Vivre pour autrui était d’ailleurs, chez lui, une nécessité naturelle. N’ayant pour son propre compte aucun besoin, pouvant parfaitement se passer de manger comme de dormir, c’était au profit des autres qu’il dépensait, d’instinct, son activité de robuste paysan. Et en toutes choses il était resté un vrai paysan : aisé, adroit de ses mains, infatigable, honnête sans effort, attentif aux sentiments et aux pensées de chacun.

Sa vieille mère, paysanne illettrée et superstitieuse, vivait encore ; et Nabatov, toutes les fois qu’il était remis en liberté, allait la voir. Il l’aidait dans tous les soins domestiques, il allait au cabaret avec ses anciens condisciples de l’école du village, il les accompagnait aux champs, il fumait avec eux des cigarettes, il se battait à coups de poings avec eux, sauf à leur expliquer, entre deux parties, comment ils étaient dupes de leur ignorance et de leur faiblesse.

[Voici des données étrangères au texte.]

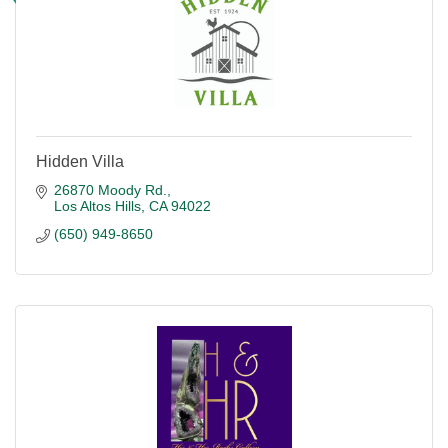
Hidden Villa
26870 Moody Rd.
Los Altos Hills
CA
94022
(650) 949-8650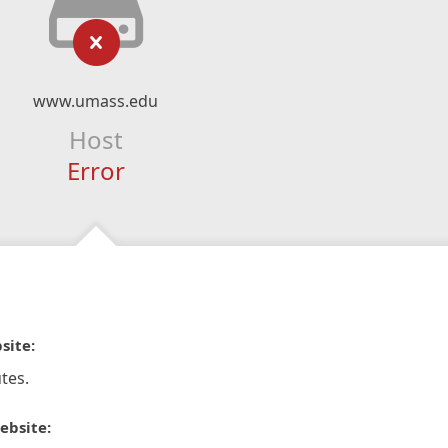
www.umass.edu
Host
Error
site:
tes.
ebsite: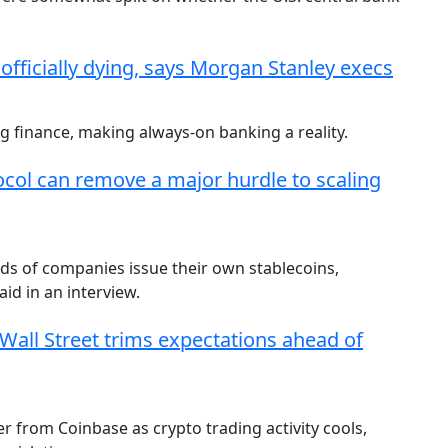
 officially dying, says Morgan Stanley execs
 finance, making always-on banking a reality.
ocol can remove a major hurdle to scaling
ds of companies issue their own stablecoins,
id in an interview.
 Wall Street trims expectations ahead of
r from Coinbase as crypto trading activity cools,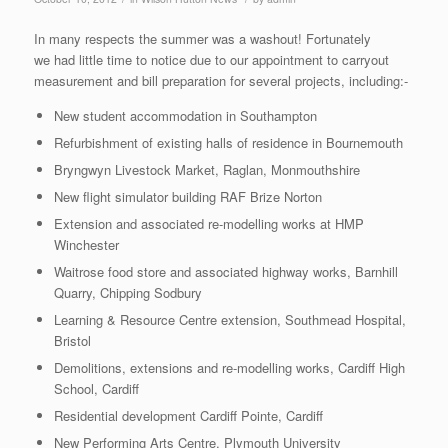
In many respects the summer was a washout! Fortunately
we had little time to notice due to our appointment to carryout
measurement and bill preparation for several projects, including:-
New student accommodation in Southampton
Refurbishment of existing halls of residence in Bournemouth
Bryngwyn Livestock Market, Raglan, Monmouthshire
New flight simulator building RAF Brize Norton
Extension and associated re-modelling works at HMP
Winchester
Waitrose food store and associated highway works, Barnhill
Quarry, Chipping Sodbury
Learning & Resource Centre extension, Southmead Hospital,
Bristol
Demolitions, extensions and re-modelling works, Cardiff High
School, Cardiff
Residential development Cardiff Pointe, Cardiff
New Performing Arts Centre, Plymouth University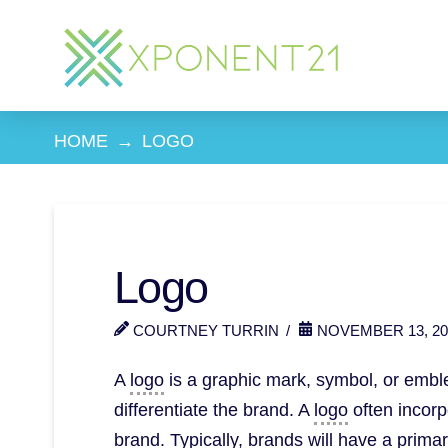
HOME
→
LOGO
Logo
COURTNEY TURRIN
NOVEMBER 13, 20
A
logo
is a graphic mark, symbol, or emblem
differentiate the brand. A
logo
often incorpo
brand. Typically, brands will have a prim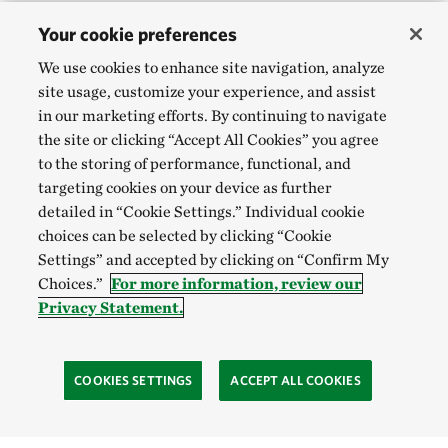
Your cookie preferences
We use cookies to enhance site navigation, analyze
site usage, customize your experience, and assist
in our marketing efforts. By continuing to navigate
the site or clicking “Accept All Cookies” you agree
to the storing of performance, functional, and
targeting cookies on your device as further
detailed in “Cookie Settings.” Individual cookie
choices can be selected by clicking “Cookie
Settings” and accepted by clicking on “Confirm My
Choices.”
For more information, review our
Privacy Statement.
COOKIES SETTINGS
ACCEPT ALL COOKIES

Tout en rêvant de toute son âme une révolution au profit du peuple, il n’admettait point que cette révolution transformât le peuple en autre chose que ce qu’il était, ni même qu’elle modifiât beaucoup les conditions de sa vie : il espérait simplement que la révolution rendrait les paysans maîtres du sol, qu’elle les débarrasserait des propriétaires et des fonctionnaires. La révolution, suivant lui, et en cela il différait absolument d’avis avec Novodvorov, — la révolution ne devait point rompre complètement avec le passé, renouveler de fond en comble les mœurs et les habitudes, mais seulement mieux répartir le vénérable et précieux trésor des traditions nationales.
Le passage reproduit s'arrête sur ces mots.